Community Policy Forum
Policy Pledges 2024
Community Policy Forum have published our policy pledges ahead of the 2024 General Election.
Over the last two years, we have consulted Muslim communities and organisations through roundtables, surveys, and individual meetings to explore what matters to them.
In this process, we have developed these ten policy pledges laying out the key areas which we believe are essential in understanding the challenges facing Muslim communities in the UK.
Read the full list of policy pledges below
We encourage Muslim and civil society organisations to endorse any pledges to which they can give their support. It is through solidarity that we believe Muslim interests are best advocated for during this election period.
At the same time, we urge prospective parliamentary candidates to endorse and publicly support these pledges as a demonstration of their commitment to representing their Muslim and other minority constituents.
If you cannot commit to all the pledges, please endorse as many as you can.
Endorse our policy pledges here
View Candidates who have endorsed our pledges here
View Muslim Organisations that have endorsed our pledges here
Palestine
This is the deciding issue for many Muslims in this general election. The success of candidates with Muslim voters will be dependent upon their commitment to calling for a ceasefire, recognition of the state of Palestine, addressing UK complicity, stopping the sale of arms to Israel, and holding the Israeli government to account for evidence of genocide.
Islamophobia
Commit to proactively addressing the existence of structural, institutional, and public Islamophobia, both domestically and abroad, with the adoption of the APPG on British Muslims’ definition of Islamophobia being the first step in combatting this phenomena.
Education
Commit to accommodating and nurturing religious identities in an effort to foster socially healthy school environments, including through providing religiously and culturally sensitive counselling and support; tackling identity-based bullying; and proactive and meaningful parental consultation, particularly concerning issues such as the teaching of RSE.
Employment
Commit to implementing and monitoring programmes that introduce meaningful action plans aimed at tackling racial, religious, and disability based discrimination at all levels of recruitment, retention, and promotion, particularly concerning the structural inequalities faced by Muslim women.
Healthcare
Commit to commissioning research and implementing policies to specifically address Islamophobia and other structural inequalities facing minoritised communities across the healthcare system which impact them as both practitioners and as service users in terms of access, experiences, and outcomes.
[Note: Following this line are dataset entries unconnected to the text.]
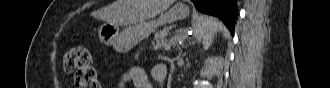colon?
<instances>
[{"label":"colon","instance_id":"colon-1","mask_svg":"<svg viewBox=\"0 0 330 88\" xmlns=\"http://www.w3.org/2000/svg\"><path fill=\"white\" fill-rule=\"evenodd\" d=\"M63 69L68 75L74 74L81 88H99L98 72L91 51L85 46H76L64 53Z\"/></svg>","mask_w":330,"mask_h":88}]
</instances>
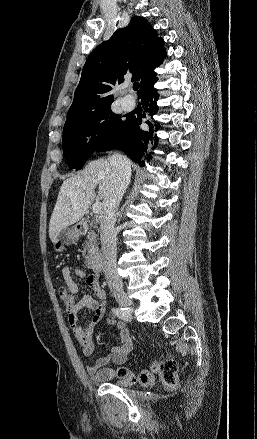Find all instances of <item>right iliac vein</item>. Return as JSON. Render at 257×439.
<instances>
[{
	"label": "right iliac vein",
	"mask_w": 257,
	"mask_h": 439,
	"mask_svg": "<svg viewBox=\"0 0 257 439\" xmlns=\"http://www.w3.org/2000/svg\"><path fill=\"white\" fill-rule=\"evenodd\" d=\"M113 295L120 306L131 310L132 301L125 292L117 291Z\"/></svg>",
	"instance_id": "obj_1"
}]
</instances>
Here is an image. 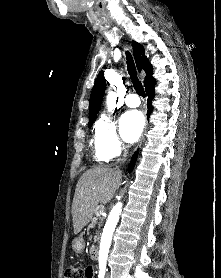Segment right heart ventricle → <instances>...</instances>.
Here are the masks:
<instances>
[{
  "instance_id": "obj_1",
  "label": "right heart ventricle",
  "mask_w": 221,
  "mask_h": 278,
  "mask_svg": "<svg viewBox=\"0 0 221 278\" xmlns=\"http://www.w3.org/2000/svg\"><path fill=\"white\" fill-rule=\"evenodd\" d=\"M94 158L99 163H104L109 160L107 155L98 148L96 143H95V147H94Z\"/></svg>"
}]
</instances>
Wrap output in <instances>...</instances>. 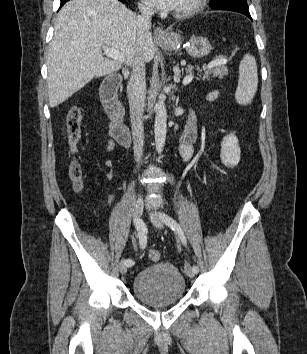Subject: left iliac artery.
I'll return each mask as SVG.
<instances>
[{
  "instance_id": "left-iliac-artery-1",
  "label": "left iliac artery",
  "mask_w": 307,
  "mask_h": 354,
  "mask_svg": "<svg viewBox=\"0 0 307 354\" xmlns=\"http://www.w3.org/2000/svg\"><path fill=\"white\" fill-rule=\"evenodd\" d=\"M160 218L166 225H168L173 231H175L179 235L182 243L186 246L187 242H186L184 232L180 227V225L176 222V220H174L172 217H170L165 213H160ZM192 270L194 273L199 272V268L197 265H193Z\"/></svg>"
}]
</instances>
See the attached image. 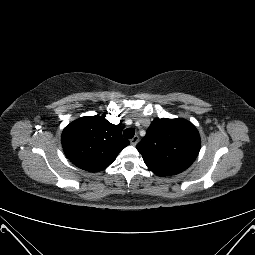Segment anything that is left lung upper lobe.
Here are the masks:
<instances>
[{"instance_id":"1","label":"left lung upper lobe","mask_w":255,"mask_h":255,"mask_svg":"<svg viewBox=\"0 0 255 255\" xmlns=\"http://www.w3.org/2000/svg\"><path fill=\"white\" fill-rule=\"evenodd\" d=\"M201 140L188 120L156 118L136 148L147 167L158 176L186 170L197 158Z\"/></svg>"}]
</instances>
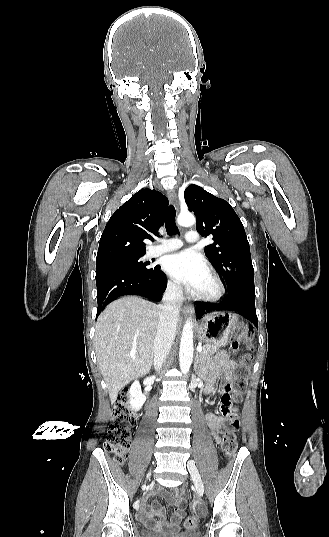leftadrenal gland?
I'll use <instances>...</instances> for the list:
<instances>
[{"label":"left adrenal gland","instance_id":"left-adrenal-gland-1","mask_svg":"<svg viewBox=\"0 0 329 537\" xmlns=\"http://www.w3.org/2000/svg\"><path fill=\"white\" fill-rule=\"evenodd\" d=\"M198 361H199V360H198V355H197V356H196V363H195V370H196V368H197Z\"/></svg>","mask_w":329,"mask_h":537}]
</instances>
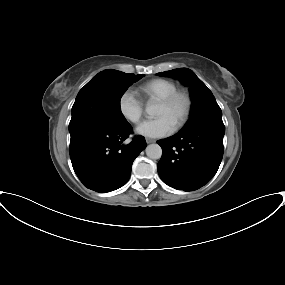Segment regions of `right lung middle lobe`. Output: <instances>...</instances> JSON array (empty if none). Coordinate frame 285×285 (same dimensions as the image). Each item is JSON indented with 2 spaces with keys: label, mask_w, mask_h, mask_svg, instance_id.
I'll return each instance as SVG.
<instances>
[{
  "label": "right lung middle lobe",
  "mask_w": 285,
  "mask_h": 285,
  "mask_svg": "<svg viewBox=\"0 0 285 285\" xmlns=\"http://www.w3.org/2000/svg\"><path fill=\"white\" fill-rule=\"evenodd\" d=\"M144 75L104 70L90 80L78 93L72 107L69 131L86 123H101L121 128L129 123L120 109V99L126 89Z\"/></svg>",
  "instance_id": "right-lung-middle-lobe-1"
}]
</instances>
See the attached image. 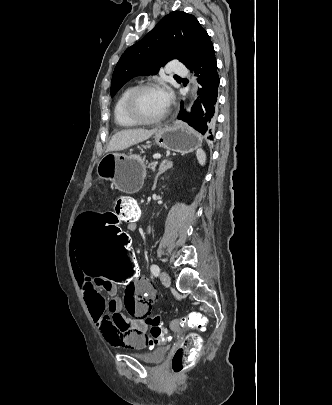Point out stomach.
<instances>
[{"label": "stomach", "instance_id": "obj_1", "mask_svg": "<svg viewBox=\"0 0 332 405\" xmlns=\"http://www.w3.org/2000/svg\"><path fill=\"white\" fill-rule=\"evenodd\" d=\"M154 138L159 147L182 154L192 152L202 144V137L197 132L180 123L161 127ZM97 174L111 181L116 189L135 193L142 186L145 164L138 155L109 153L98 163Z\"/></svg>", "mask_w": 332, "mask_h": 405}]
</instances>
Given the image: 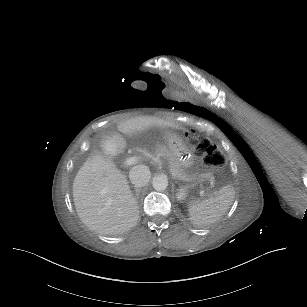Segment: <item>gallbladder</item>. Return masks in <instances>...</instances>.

Policing and the Justice System
Commit to addressing structural and institutional Islamophobia, misogyny, and racism within policing and the justice system, including the disproportionate application of policing powers on minority communities; accurately recording hate crime; and increasing diversity and cultural sensitivity across the justice system, including through mandatory unconscious bias training.
Security and Counter-terror
Commit to rejecting the new definition of extremism and its accompanying guidelines, as well as the overarching security structure within which this new policy is situated – specifically the language, logics, and operation of the PREVENT strategy.
Political Participation
Commit to protecting the rights of Muslims and others to use the tools of democratic participation to scrutinise government policies as a legitimate part of democratic engagement and executive accountability, including through rejecting the curtailment of protest rights, the Economic Activity of Public Bodies (Overseas Matters) Bill and other legislation designed to stifle legitimate activism in support of Uyghurs, Palestinians, Kashmiris, and other oppressed peoples.
Online Spaces and the Press
Commit to disrupting the monopoly of media ownership and creating new ownership and funding models to support independent public interest journalism; protecting BBC journalism from government interference; and ensuring that the principles of the Royal Charter are upheld through reinstating Section 40 of the Crime and Courts Act 2013 and clarifying that the definition of a ‘recognised news publisher’ contained within Ofcom’s statutory codes of practice for online platforms encompasses only those regulated by a Leveson-compliant regulator.
Human Rights and Civil Liberties
Commit to protecting the UK’s human rights framework and reinforcing our international obligations by protecting the Human Rights Act 1998 and reversing the erosion of human rights and civil liberties contained in recent legislation, including the Safety of Rwanda Act, the Illegal Migration Act, the Police, Crime, Sentencing and Courts Act, and the Public Order Act, amongst others.
Economic Disadvantage
Commit to prioritising initiatives and public services designed to support and protect the most economically vulnerable in society, directing special attention to groups that are already disproportionately disadvantaged, including ethnic and religious minorities, women, elderly, and disabled groups.